Continuité culturelle en Anatolie : des Hattis aux Hittites, croyances et langue se transmettent jusqu’à aujourd’hui.
Marcher sur les traces d’une civilisation ayant vécu sur ces terres est une expérience à part.
Il existe des lieux qui ne se visitent pas seulement… ils invitent à réfléchir.
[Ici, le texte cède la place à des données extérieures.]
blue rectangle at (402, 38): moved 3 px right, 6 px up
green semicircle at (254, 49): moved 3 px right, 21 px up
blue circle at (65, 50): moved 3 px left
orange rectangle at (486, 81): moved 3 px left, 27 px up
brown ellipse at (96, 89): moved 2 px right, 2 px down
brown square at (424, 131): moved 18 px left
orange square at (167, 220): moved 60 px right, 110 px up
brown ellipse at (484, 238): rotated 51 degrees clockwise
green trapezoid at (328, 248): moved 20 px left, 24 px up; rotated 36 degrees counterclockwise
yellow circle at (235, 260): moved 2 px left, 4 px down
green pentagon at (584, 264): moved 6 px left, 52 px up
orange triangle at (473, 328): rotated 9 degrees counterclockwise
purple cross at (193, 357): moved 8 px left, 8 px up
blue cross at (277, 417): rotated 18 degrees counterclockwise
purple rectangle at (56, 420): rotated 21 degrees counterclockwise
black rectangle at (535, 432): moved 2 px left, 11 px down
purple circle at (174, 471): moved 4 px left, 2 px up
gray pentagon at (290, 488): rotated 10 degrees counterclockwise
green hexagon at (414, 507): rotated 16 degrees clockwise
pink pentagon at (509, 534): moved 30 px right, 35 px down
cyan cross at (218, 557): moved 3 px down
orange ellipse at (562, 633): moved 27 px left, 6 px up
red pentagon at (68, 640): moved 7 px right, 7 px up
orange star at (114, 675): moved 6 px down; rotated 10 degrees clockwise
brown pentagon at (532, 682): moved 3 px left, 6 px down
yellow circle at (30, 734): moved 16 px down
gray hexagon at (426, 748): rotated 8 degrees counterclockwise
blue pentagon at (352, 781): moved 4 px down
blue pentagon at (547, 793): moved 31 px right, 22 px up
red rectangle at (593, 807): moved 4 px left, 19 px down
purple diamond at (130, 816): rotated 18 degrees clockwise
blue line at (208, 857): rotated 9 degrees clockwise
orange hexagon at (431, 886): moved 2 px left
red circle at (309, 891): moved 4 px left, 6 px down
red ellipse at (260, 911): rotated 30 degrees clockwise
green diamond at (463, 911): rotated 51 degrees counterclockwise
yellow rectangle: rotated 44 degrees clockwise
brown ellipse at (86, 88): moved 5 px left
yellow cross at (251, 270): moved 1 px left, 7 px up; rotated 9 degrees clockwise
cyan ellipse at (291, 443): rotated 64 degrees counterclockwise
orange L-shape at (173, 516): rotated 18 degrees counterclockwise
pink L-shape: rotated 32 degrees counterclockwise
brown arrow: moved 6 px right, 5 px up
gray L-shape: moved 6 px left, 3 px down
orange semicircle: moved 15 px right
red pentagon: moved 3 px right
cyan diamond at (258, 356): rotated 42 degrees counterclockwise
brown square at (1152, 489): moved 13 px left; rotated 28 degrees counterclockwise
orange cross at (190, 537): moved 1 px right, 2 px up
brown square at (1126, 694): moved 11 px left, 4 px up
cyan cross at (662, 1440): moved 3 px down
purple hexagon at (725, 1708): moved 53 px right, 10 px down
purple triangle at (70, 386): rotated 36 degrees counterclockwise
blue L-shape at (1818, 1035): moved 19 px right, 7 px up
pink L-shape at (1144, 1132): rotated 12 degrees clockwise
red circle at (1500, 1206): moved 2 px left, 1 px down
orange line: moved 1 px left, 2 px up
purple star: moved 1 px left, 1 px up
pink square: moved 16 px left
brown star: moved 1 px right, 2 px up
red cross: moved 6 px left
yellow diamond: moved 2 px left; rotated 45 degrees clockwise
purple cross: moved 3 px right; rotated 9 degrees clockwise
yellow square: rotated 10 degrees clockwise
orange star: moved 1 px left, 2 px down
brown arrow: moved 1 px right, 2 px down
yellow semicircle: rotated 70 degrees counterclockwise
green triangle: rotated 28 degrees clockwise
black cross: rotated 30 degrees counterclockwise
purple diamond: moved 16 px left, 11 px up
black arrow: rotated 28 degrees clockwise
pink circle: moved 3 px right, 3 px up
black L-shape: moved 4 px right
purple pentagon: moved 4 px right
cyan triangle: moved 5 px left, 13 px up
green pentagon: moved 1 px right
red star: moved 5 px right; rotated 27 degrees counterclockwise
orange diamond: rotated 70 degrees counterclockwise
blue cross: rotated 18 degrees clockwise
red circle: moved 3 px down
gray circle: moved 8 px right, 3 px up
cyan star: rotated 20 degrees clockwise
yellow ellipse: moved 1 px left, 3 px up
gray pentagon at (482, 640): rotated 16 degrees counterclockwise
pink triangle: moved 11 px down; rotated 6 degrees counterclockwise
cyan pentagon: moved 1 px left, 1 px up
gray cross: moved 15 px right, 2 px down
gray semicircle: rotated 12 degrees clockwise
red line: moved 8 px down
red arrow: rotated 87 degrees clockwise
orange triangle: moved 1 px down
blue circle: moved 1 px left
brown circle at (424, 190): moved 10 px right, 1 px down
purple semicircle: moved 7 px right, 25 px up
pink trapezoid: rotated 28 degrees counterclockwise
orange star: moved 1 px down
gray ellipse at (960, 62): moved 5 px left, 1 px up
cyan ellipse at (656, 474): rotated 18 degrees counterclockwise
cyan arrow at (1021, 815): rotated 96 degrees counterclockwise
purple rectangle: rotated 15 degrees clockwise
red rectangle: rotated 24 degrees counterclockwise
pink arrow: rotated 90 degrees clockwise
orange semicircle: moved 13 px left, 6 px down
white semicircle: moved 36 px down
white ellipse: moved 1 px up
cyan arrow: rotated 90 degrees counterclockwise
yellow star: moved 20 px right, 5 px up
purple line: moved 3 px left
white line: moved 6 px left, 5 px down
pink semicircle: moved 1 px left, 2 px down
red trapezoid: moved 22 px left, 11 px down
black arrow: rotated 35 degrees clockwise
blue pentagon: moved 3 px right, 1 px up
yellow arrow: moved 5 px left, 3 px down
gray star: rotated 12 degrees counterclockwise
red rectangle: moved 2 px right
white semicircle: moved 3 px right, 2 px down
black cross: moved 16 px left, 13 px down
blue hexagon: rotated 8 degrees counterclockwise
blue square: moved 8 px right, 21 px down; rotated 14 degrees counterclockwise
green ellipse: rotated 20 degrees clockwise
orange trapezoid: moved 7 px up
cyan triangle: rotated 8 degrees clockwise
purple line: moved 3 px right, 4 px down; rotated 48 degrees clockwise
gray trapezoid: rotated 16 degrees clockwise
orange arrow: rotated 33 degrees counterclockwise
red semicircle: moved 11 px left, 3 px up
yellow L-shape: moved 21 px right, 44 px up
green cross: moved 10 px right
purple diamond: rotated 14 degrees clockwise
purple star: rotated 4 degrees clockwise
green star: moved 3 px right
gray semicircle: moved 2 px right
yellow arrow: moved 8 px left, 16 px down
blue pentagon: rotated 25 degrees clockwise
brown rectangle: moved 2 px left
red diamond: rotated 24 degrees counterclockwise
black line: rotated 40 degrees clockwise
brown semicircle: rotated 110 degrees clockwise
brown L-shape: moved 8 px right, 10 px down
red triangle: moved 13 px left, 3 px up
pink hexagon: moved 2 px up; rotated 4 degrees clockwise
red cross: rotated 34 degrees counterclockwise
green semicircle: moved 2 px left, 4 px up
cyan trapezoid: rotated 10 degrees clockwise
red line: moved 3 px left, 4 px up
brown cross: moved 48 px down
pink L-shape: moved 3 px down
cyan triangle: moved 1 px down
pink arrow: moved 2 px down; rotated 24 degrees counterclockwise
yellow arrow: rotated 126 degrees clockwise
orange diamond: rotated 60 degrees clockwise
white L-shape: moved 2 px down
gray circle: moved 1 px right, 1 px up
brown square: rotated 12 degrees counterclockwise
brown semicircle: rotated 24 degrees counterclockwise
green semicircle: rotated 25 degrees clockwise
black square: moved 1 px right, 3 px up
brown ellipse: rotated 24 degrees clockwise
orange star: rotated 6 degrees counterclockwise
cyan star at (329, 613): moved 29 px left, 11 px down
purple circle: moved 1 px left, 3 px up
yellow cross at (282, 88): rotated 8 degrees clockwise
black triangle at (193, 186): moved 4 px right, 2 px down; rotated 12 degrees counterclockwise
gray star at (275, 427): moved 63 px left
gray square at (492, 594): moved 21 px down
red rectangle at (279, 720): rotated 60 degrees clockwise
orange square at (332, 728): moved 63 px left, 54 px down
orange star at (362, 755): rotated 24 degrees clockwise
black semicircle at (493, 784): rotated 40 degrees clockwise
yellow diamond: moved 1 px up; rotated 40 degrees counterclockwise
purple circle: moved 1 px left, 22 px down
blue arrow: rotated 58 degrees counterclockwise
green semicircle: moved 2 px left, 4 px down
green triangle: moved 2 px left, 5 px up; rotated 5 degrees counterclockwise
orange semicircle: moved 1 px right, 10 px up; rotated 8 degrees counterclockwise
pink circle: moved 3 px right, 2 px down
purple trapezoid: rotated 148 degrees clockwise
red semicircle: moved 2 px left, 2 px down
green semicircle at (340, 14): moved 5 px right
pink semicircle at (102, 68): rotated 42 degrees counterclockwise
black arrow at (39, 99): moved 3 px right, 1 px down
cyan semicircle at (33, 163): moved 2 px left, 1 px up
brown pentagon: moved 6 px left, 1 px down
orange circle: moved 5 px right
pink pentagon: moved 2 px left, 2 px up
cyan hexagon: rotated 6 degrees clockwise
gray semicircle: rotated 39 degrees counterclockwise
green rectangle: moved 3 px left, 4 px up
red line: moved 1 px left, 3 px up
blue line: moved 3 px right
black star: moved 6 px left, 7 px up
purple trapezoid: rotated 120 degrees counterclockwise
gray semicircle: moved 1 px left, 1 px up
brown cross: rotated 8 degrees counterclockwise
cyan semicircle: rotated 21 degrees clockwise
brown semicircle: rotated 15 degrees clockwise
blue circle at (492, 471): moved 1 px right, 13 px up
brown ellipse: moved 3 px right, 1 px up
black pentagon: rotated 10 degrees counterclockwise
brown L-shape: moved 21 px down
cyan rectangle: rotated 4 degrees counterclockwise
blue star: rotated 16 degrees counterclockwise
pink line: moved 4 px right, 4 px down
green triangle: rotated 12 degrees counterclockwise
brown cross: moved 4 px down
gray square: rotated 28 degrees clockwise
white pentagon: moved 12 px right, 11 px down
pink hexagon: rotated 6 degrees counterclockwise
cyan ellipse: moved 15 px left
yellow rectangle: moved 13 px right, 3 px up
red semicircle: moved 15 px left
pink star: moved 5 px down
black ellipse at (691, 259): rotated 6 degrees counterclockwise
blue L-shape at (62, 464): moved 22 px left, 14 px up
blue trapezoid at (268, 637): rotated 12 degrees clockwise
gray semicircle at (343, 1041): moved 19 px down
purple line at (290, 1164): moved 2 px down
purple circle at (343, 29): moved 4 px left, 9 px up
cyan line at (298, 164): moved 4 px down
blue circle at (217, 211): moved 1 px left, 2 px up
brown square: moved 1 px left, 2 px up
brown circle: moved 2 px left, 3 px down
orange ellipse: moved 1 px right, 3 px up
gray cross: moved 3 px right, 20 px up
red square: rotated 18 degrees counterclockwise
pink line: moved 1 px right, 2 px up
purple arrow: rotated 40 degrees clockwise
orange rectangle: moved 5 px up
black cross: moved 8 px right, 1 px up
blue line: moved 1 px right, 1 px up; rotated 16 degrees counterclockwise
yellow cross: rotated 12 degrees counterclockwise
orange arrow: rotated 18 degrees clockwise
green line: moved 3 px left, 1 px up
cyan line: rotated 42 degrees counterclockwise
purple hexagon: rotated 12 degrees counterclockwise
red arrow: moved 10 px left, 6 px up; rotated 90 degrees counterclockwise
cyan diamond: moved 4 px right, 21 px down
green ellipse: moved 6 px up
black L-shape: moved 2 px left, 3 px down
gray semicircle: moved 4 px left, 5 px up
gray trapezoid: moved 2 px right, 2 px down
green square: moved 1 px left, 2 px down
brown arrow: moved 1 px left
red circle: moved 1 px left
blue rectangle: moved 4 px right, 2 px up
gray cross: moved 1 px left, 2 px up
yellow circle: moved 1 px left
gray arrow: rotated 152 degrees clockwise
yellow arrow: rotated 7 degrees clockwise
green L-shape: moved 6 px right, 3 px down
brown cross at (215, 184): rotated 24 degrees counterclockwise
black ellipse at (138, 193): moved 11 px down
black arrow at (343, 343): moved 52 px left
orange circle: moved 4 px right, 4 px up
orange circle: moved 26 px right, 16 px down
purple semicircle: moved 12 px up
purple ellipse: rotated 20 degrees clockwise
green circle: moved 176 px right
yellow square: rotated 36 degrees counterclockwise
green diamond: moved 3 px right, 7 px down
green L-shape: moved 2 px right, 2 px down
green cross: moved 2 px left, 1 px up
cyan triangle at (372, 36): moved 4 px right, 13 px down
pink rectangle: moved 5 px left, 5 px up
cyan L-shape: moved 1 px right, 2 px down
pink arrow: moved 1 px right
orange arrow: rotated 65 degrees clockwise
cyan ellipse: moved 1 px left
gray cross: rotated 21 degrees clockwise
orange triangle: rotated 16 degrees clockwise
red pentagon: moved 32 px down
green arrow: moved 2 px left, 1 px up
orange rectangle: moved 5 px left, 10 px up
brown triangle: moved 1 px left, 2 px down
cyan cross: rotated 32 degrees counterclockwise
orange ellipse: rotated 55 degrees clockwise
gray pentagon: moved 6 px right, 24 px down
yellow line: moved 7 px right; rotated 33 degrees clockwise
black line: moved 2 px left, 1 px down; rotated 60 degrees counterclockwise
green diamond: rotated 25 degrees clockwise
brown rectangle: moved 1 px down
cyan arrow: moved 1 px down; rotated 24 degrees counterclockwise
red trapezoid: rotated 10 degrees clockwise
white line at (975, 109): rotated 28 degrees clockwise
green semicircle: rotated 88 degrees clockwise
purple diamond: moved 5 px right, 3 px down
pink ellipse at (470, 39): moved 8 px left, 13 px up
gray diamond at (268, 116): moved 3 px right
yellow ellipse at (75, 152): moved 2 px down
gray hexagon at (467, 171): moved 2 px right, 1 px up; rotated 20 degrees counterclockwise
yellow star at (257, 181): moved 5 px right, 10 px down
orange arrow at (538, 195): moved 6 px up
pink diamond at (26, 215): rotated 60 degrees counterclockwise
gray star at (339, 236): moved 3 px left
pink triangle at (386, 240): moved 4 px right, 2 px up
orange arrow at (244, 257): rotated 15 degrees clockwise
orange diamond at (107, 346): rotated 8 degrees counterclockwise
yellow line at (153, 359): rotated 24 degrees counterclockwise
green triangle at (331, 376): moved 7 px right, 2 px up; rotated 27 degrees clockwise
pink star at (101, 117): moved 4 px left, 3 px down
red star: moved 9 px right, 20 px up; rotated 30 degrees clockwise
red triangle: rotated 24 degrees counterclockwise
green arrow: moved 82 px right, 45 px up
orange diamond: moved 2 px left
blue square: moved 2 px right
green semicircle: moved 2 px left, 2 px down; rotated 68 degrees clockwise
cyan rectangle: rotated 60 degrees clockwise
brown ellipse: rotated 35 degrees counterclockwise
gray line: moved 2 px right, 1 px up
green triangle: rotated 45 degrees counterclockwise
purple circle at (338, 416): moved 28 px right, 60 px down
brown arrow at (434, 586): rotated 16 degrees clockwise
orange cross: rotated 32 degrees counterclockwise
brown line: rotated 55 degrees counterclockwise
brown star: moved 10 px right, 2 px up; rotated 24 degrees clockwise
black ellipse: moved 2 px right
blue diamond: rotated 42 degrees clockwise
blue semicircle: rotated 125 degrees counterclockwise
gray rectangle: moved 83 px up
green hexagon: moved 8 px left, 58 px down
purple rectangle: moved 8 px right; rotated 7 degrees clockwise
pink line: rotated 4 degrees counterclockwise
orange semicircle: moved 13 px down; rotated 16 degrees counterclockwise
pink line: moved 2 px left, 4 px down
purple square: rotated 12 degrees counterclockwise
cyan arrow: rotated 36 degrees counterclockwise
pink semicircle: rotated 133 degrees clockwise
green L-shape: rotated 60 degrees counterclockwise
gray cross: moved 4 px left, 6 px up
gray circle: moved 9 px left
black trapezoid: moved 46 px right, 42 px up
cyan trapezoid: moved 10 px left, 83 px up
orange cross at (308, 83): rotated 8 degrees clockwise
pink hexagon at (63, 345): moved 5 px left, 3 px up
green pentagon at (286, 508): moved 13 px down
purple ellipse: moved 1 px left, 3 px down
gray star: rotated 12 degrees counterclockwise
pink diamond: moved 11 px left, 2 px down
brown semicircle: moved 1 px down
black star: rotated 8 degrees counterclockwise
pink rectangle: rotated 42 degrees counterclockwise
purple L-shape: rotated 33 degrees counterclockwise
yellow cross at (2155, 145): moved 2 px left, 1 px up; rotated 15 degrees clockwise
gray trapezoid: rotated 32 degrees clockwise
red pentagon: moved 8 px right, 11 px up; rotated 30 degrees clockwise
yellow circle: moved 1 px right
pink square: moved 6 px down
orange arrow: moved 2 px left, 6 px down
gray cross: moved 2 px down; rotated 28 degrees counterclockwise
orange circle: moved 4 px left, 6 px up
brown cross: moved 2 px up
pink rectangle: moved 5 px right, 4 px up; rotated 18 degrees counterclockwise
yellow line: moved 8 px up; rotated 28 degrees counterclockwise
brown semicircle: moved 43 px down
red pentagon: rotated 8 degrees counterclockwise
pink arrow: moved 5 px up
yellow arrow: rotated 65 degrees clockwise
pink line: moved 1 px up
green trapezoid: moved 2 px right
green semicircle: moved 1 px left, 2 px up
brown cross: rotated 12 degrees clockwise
Un lien invisible se crée entre vous et le passé.

Quand on y pense, il est fascinant de se dire que le mode de vie des Hittites, qui vivaient ici il y a environ 3600 ans, a peut-être contribué à façonner le monde d’aujourd’hui.
Mais en réalité, l’histoire ne commence pas là.

Il faut remonter un peu plus loin… aux Hattis.

Les Hattis ne sont pas un peuple venu d’ailleurs.
Ils étaient déjà là.
Ils constituent l’une des plus anciennes mémoires de l’Anatolie.

Plus tard, les marchands assyriens arrivent dans la région.
Sans établir de domination politique, ils développent un puissant réseau d’influence à travers le commerce.
Les royaumes locaux continuent d’exister, mais les équilibres économiques commencent peu à peu à évoluer.

Puis les Hittites entrent en scène.
Leurs origines restent discutées : Caucase ou Balkans…
Mais ce qui importe vraiment, c’est ce qu’ils font une fois installés.

Au lieu de transformer ces terres, ils cherchent à les comprendre.

Ils adoptent le nom de « pays de Hatti »
et se définissent eux-mêmes comme appartenant à cette géographie.

Et c’est peut-être là que commence l’aspect le plus remarquable de leur histoire.

Les Hittites ne sont pas seulement une puissance conquérante.
Oui, ils prélèvent des impôts, ils utilisent la force lorsque cela est nécessaire…
mais ils vont plus loin.

Ils intègrent les croyances, les divinités et les traditions des peuples qu’ils rencontrent.
Ils ne les effacent pas.

Ils les intègrent.

Et c’est ainsi qu’une culture ne disparaît pas.
Elle se transforme.
Et elle continue de vivre.

Beaucoup des éléments que nous connaissons aujourd’hui sont le résultat de cette continuité culturelle.

Avec le temps, cette civilisation tombe peu à peu dans l’oubli.
Jusqu’à ce que la terre recommence à parler.

Les fouilles archéologiques révèlent progressivement ce monde disparu.
Et ce qui nous permet de le comprendre, ce sont avant tout les tablettes.

La première phrase déchiffrée par le linguiste tchèque Hrozný est d’une simplicité frappante :

« ninda-an ezzatteni, watar-ma ekutteni »
(Vous mangerez du pain et boirez de l’eau.)

À première vue, cette phrase semble simple.
Mais elle résonne profondément.

Aujourd’hui encore, lorsque du pain tombe par terre, nous le ramassons, nous l’embrassons et nous le portons à notre front.
Peut-être perpétuons-nous, sans en avoir conscience, une mémoire vieille de plusieurs millénaires.

Dans sa forme la plus simple, cette phrase dit l’essentiel :
se nourrir, boire…
et continuer à vivre, quoi qu’il arrive.

D’un point de vue linguistique, cette découverte est tout aussi fascinante.
Le hittite, appartenant à la famille des langues indo-européennes, ne se limite pas au passé.
Il constitue aussi une trace qui s’étend jusqu’aux langues européennes d’aujourd’hui.

C’est peut-être pour cela que, sur ces terres, le passé ne disparaît jamais vraiment.
Il change simplement de forme…
et réapparaît, un jour, sous nos yeux.